One poem, Wading Out, did manage to stand out for me.
…the months turning
into years gone by and still I’m down there slogging
shoulder-deep into the shit, my old platoon
with another year of bullets and mortars and missions
dragging them further in, my lieutenant so far down
I can’t reach him anymore, my squad leader hunting
for souls that would mark him and drag him under
completely, better than any bottle of whiskey.
And I keep telling myself that if I walk far enough
or long enough someday I’ll come out the other side.
But will Jax and Bosch and my lieutenant make it, too?
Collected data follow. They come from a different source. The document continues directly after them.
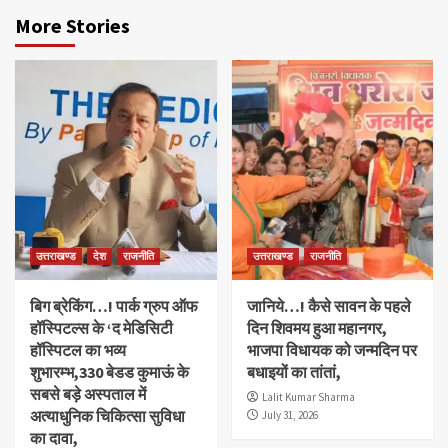
More Stories
उत्तराखण्ड
देश
राजनीति
उत्तराखण्ड
राजनीति
बिग ब्रेकिंग…! पार्क ग्रुप ऑफ
जानिये…! कैसे सावन के पहले
हॉस्पिटल्स के ‘द मेडिसिटी
दिन शिवमय हुआ महानगर,
हॉस्पिटल का भव्य
भाजपा विधायक को जन्मदिन पर
शुभारम्भ,330 बेडड कुमाऊं के
बधाइयों का तांतां,
सबसे बड़े अस्पताल में
Lalit Kumar Sharma
अत्याधुनिक चिकित्सा सुविधा
July 31, 2026
का दावा,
If one day we find ourselves poolside in California,
the day as bright as this one, how will we hose ourselves off
to remove the stench, standing around a barbeque
talking football-how? (Turner 47-48).
As I was reading the above quote, I was reminded of an article a friend of mine posted on his facebook a while back. Sadly, I couldn’t find the article again, but it was about soldiers returning from war having wanted nothing but to see their loved ones again finding that returning to civilian life is a complete let down. They come home and they are expected to be the same person they were before they left. Life becomes dull and things that were once important (and continue to be important to their loved ones) don’t matter the way they used to. These soldiers then spend their days wishing they were back at war longing for home because that longing is full of more hope than the real thing.
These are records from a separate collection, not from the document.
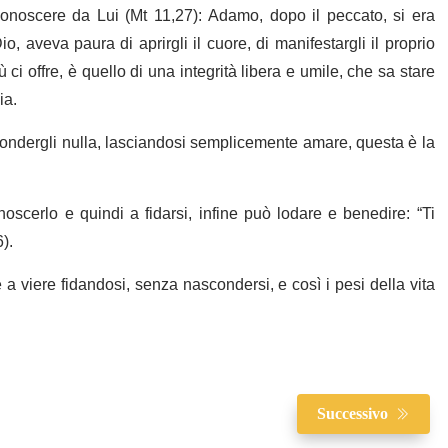
onoscere da Lui (Mt 11,27): Adamo, dopo il peccato, si era
, aveva paura di aprirgli il cuore, di manifestargli il proprio
ci offre, è quello di una integrità libera e umile, che sa stare
ia.
ondergli nulla, lasciandosi semplicemente amare, questa è la
oscerlo e quindi a fidarsi, infine può lodare e benedire: “Ti
).
a viere fidandosi, senza nascondersi, e così i pesi della vita
Successivo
This article from 2009 discusses the importance of caring for our troops when they come home, especially in relation to PTSD. Frankly, I think we expect too much of our troops. The number of times they have been deployed and length of deployment should be limited and mental health should play a huge role in those decisions. Whether they are burning the Qur’an or urinating on the dead, our troops are not behaving in a way consistent with (the currently espoused) American beliefs. I believe such behaviors are a result of the constantly reinforced attitudes of American exceptionalism as well as the stresses of being in a wartime environment with improper mental health care. Phantom Noise addresses the lack of mental health care by bringing a soldier’s feelings and experiences to light.
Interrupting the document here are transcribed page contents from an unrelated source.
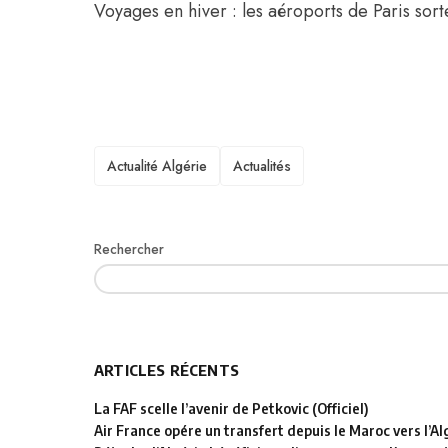
Voyages en hiver : les aéroports de Paris sor
TAGS
Actualité Algérie
Actualités
Rechercher
ARTICLES RÉCENTS
La FAF scelle l’avenir de Petkovic (Officiel)
Air France opére un transfert depuis le Maroc vers l’Al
Bowley, Graham. “Video Inflames a Delicate Moment for U.S. in Afghanistan.” The New York Times. The New York Times, 12 Jan 2012. Web. 17 Mar 2012.
Leigh, Karen. “For soldiers, stress after war may be the biggest enemy.” Medill Reports. Medill Reports, Northwestern University, 02 Jun 2009. Web. 17 Mar 2012.
Turner, Brian. Phantom Noise. Farmington: Alice James Poetry Cooperative, Inc., 2010. Print.
“US troops could face disciplinary action over Qur’an burning in Afghanistan.” The Guardian. The Guardian, 03 Mar 2012. Web. 17 Mar 2012.